Рейбёрн, вскакивая на ноги, взвыл, точно дикий зверь:
– Клянусь Богом, – воскликнул он, – они предвидели, что мы сделаем, и завлекли нас в ловушку, как настоящих безмозглых дураков!
XXX. Падение цитадели
Тицок, в чем я убедился, к своему удовольствию, держал в строгом повиновении своих подчиненных; ни один из них не тронулся с места без приказания начальника, несмотря на горячее желание броситься вперед. Наконец наш отряд двинулся к городу; мы шли с трудом, ежеминутно оступаясь, и не раз в потемках слышалось падение того или другого из наших спутников. Но все-таки мы подвигались довольно быстро и шум битвы доносился до нас все яснее.

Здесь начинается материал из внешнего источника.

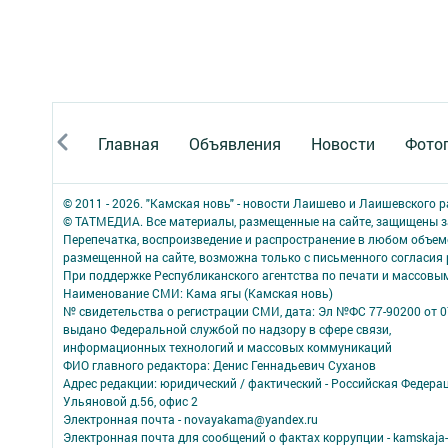
Главная
Объявления
Новости
Фото
© 2011 - 2026. "Камская новь" - новости Лаишево и Лаишевского 
© ТАТМЕДИА. Все материалы, размещенные на сайте, защищены з
Перепечатка, воспроизведение и распространение в любом объе
размещенной на сайте, возможна только с письменного согласия
При поддержке Республиканского агентства по печати и массов
Наименование СМИ: Кама ягы (Камская новь)
№ свидетельства о регистрации СМИ, дата: Эл №ФC 77-90200 от 0
выдано Федеральной службой по надзору в сфере связи,
информационных технологий и массовых коммуникаций
ФИО главного редактора: Денис Геннадьевич Суханов
Адрес редакции: юридический / фактический - Российская Федера
Ульяновой д.56, офис 2
Электронная почта - novayakama@yandex.ru
Электронная почта для сообщений о фактах коррупции - kamskaja-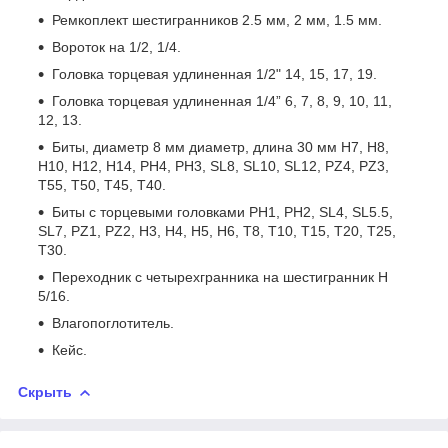
Ремкоплект шестигранников 2.5 мм, 2 мм, 1.5 мм.
Вороток на 1/2, 1/4.
Головка торцевая удлиненная 1/2" 14, 15, 17, 19.
Головка торцевая удлиненная 1/4” 6, 7, 8, 9, 10, 11,
12, 13.
Биты, диаметр 8 мм диаметр, длина 30 мм Н7, Н8,
Н10, Н12, Н14, PH4, PH3, SL8, SL10, SL12, PZ4, PZ3,
T55, T50, T45, T40.
Биты с торцевыми головками PH1, PH2, SL4, SL5.5,
SL7, PZ1, PZ2, H3, H4, H5, H6, T8, T10, T15, T20, T25,
T30.
Переходник с четырехгранника на шестигранник Н
5/16.
Влагопоглотитель.
Кейс.
Скрыть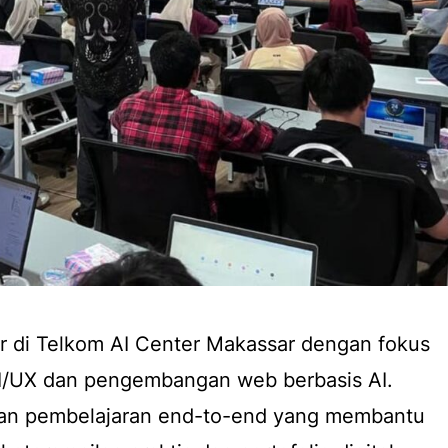
ar di Telkom AI Center Makassar dengan fokus
UI/UX dan pengembangan web berbasis AI.
kan pembelajaran end-to-end yang membantu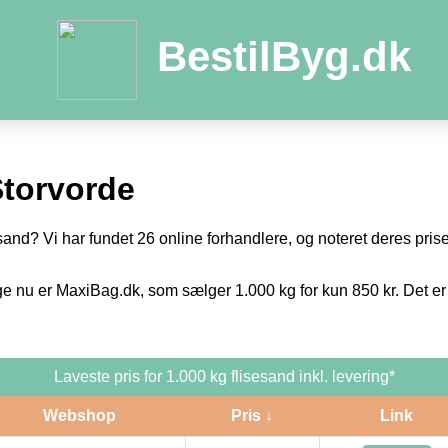
BestilByg.dk
Storvorde
sand? Vi har fundet 26 online forhandlere, og noteret deres priser
ge nu er MaxiBag.dk, som sælger 1.000 kg for kun 850 kr. Det er
Laveste pris for 1.000 kg flisesand inkl. levering*
Webshop
Pris ↓
Link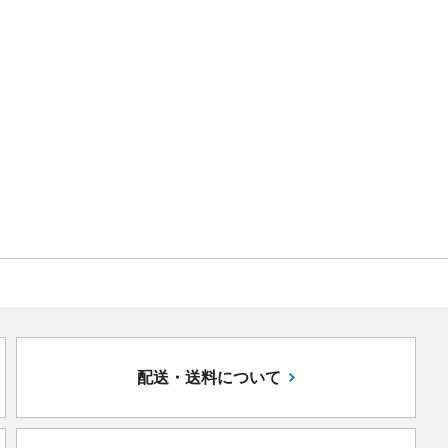
配送・送料について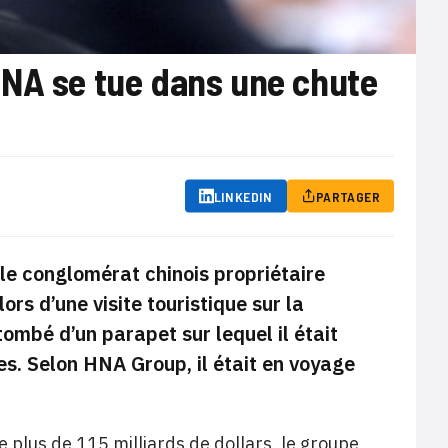
HNA se tue dans une chute
LINKEDIN
PARTAGER
le conglomérat chinois propriétaire
ors d’une visite touristique sur la
ombé d’un parapet sur lequel il était
s. Selon HNA Group, il était en voyage
 plus de 115 milliards de dollars, le groupe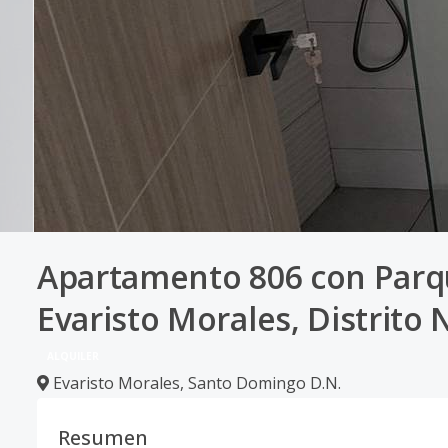
Apartamento 806 con Parque
Evaristo Morales, Distrito 
ALQUILER
Evaristo Morales
,
Santo Domingo D.N.
Resumen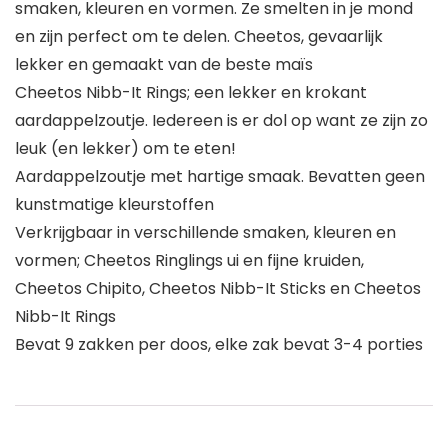
smaken, kleuren en vormen. Ze smelten in je mond
en zijn perfect om te delen. Cheetos, gevaarlijk
lekker en gemaakt van de beste maïs
Cheetos Nibb-It Rings; een lekker en krokant
aardappelzoutje. Iedereen is er dol op want ze zijn zo
leuk (en lekker) om te eten!
Aardappelzoutje met hartige smaak. Bevatten geen
kunstmatige kleurstoffen
Verkrijgbaar in verschillende smaken, kleuren en
vormen; Cheetos Ringlings ui en fijne kruiden,
Cheetos Chipito, Cheetos Nibb-It Sticks en Cheetos
Nibb-It Rings
Bevat 9 zakken per doos, elke zak bevat 3-4 porties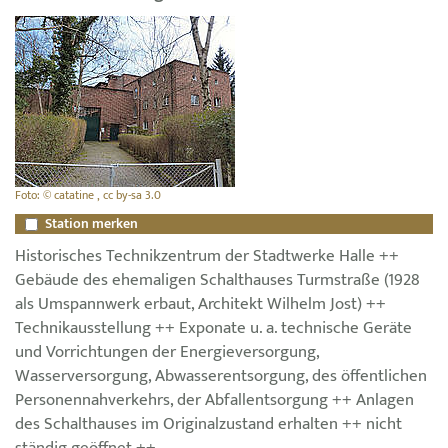
Foto: © catatine , cc by-sa 3.0
Station merken
Historisches Technikzentrum der Stadtwerke Halle ++
Gebäude des ehemaligen Schalthauses Turmstraße (1928
als Umspannwerk erbaut, Architekt Wilhelm Jost) ++
Technikausstellung ++ Exponate u. a. technische Geräte
und Vorrichtungen der Energieversorgung,
Wasserversorgung, Abwasserentsorgung, des öffentlichen
Personennahverkehrs, der Abfallentsorgung ++ Anlagen
des Schalthauses im Originalzustand erhalten ++ nicht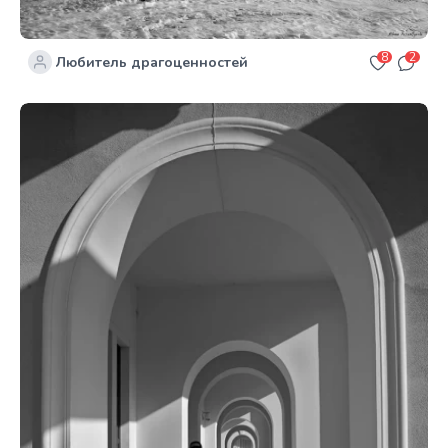
8
2
Любитель драгоценностей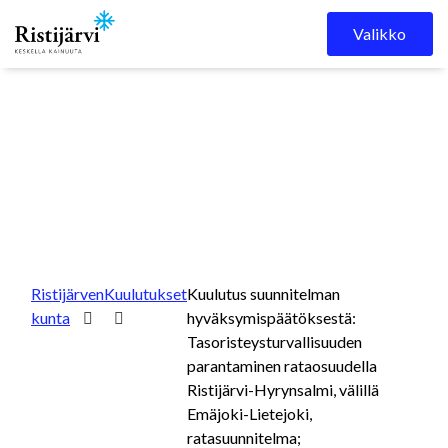
Skip to content
Valikko
Ristijärven
Kuulutukset
Kuulutus suunnitelman
kunta
hyväksymispäätöksestä:
Tasoristeysturvallisuuden
parantaminen rataosuudella
Ristijärvi-Hyrynsalmi, välillä
Emäjoki-Lietejoki,
ratasuunnitelma;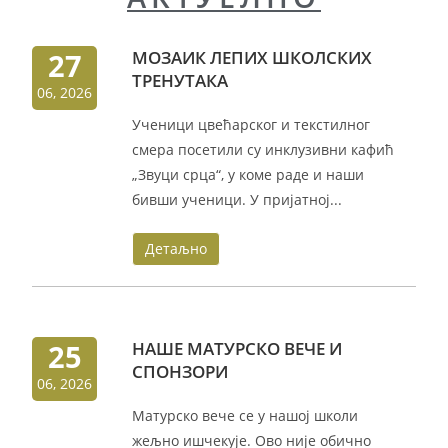
27
МОЗАИК ЛЕПИХ ШКОЛСКИХ
ТРЕНУТАКА
06, 2026
Ученици цвећарског и текстилног
смера посетили су инклузивни кафић
„Звуци срца“, у коме раде и наши
бивши ученици. У пријатној...
Детаљно
25
НАШЕ МАТУРСКО ВЕЧЕ И
СПОНЗОРИ
06, 2026
Матурско вече се у нашој школи
жељно ишчекује. Ово није обично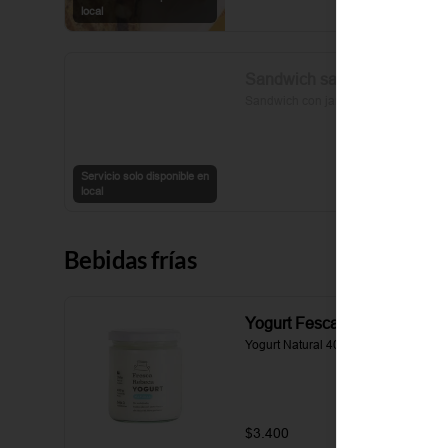
sal y pimienta completan esta 
local
delicia.
Sandwich salato
Sandwich con jamon y queso
Servicio solo disponible en
local
Bebidas frías
Yogurt Fesca Rebecca
Yogurt Natural 400 gr.
$3.400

Нам пришлось пройти весь город, чтобы дойти до лагеря; по ровным улицам идти было, конечно, легче, и мы значительно ускорили шаг; к тому же начинало светать, а известно, какую бодрость духа и уверенность приносит наступление утра. Мы знали, что еще несколько минут – и тропическое солнце зальет ярким светом окрестность. Тицок сильно рассчитывал, что рассеявшийся ночной мрак, наводящий ужас даже на дикарей, а вместе с тем и наше возвращение прекратят панику в армии, застигнутой врасплох, после чего нам удастся водворить в ней порядок и дать энергичный отпор врагу. Но он вскоре убедился, что его надежда была напрасной. Едва миновав ворота цитадели, мы наткнулись на бегущий корпус тлагуикосов – хотя за ними не было видно погони; они были до того перепуганы, что приняли нас за неприятельский отряд, с дикими криками бросились в боковую улицу и исчезли.
– Ну, что вы думаете теперь о своих друзьях? – сердито спросил Янга Рейбёрн.
Тот вместо ответа принялся поносить тлагуикосов, называя их трусами.